There are people who once faced dire circumstances but climbed out of the pit precisely because of the unending persistence they had because they had cultivated passion towards some enterprise. They came out because they did not expect short-term fireworks. They always believed that it would take time, and it was those dire backgrounds that made them persistent. Quite often, people in the pit have one selfless long-term goal — no multitudes of diverse goals. Their intentions are not for an individual, but for a whole community. Hence, their passions are backed by an entire community than one individual. Therefore when one climbs out, he carries a whole society with him. That passion never runs out — it always recovers.
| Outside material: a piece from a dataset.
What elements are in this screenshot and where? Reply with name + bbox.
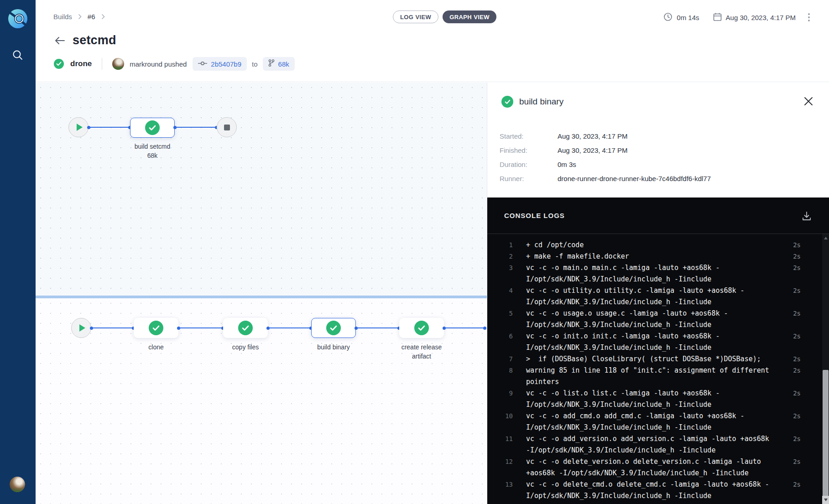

It is thus evident that the utterance Follow your passion is easily said than done. There are a lot of signals at play, when you try to find your passion. It’s not as straight-forwards as the Self-Help books depict.
My Key Takeaways
2020 was a pivotal year for my career. I was not alone. I saw my colleagues step into their careers as well. I saw some of my colleagues pursue different goals than I do, which is a good thing. Some went for entrepreneurship, some — like me — went straight for organizations to work, some went abroad for higher studies (and work) and some stayed in University as grad students. It has been over 10 months we’ve been at our careers — a short term and very long days to come. How we’ve spent our post-university life might be the same for each profession we’ve been in the 10 months, but I think how that time affected each and everyone of us is completely distinct for each of us. All of us, at the start of our university, were told the same “Follow your Passion” story. When I think of it, it seems that how each of us reacted to differing circumstances in the past 10 months emphasizes and heightens our passion towards the work that we do. I know people who worked around the clock but still hold their work to the highest standard, never complain (A healthy discussion is not a complaint) and in fact, rebut the naysayers. I also know people who directly told me that what they do now is not what they wanted to do and thus it seems impossible for them to cultivate the effort it requires. I regard the former group of people as equipped with the highest form of grit which aids passion to cultivate among themselves. The latter did not fail at work they do. But for them, it seems it is not possible to continue in the long run, which would cause strain and fatigue onto their own careers. Quite often, the latter group are subsets of the “labelled” group we’ve discussed before.
We are from the Millennial generation (born between 1981 and 1996). The traits of Millennial generation generally come from the attitudes towards what we do. Quite often, as we’ve discussed before, we expect quick fireworks, which do not happen in the real world. We want quick success. I think the term passion is paradoxical when it is used with quick outcomes. It demands long-term stances, arduous effort and strong will. It seems that Passion is a recovery agent, a compass, but not a genie in a bottle that suddenly pops.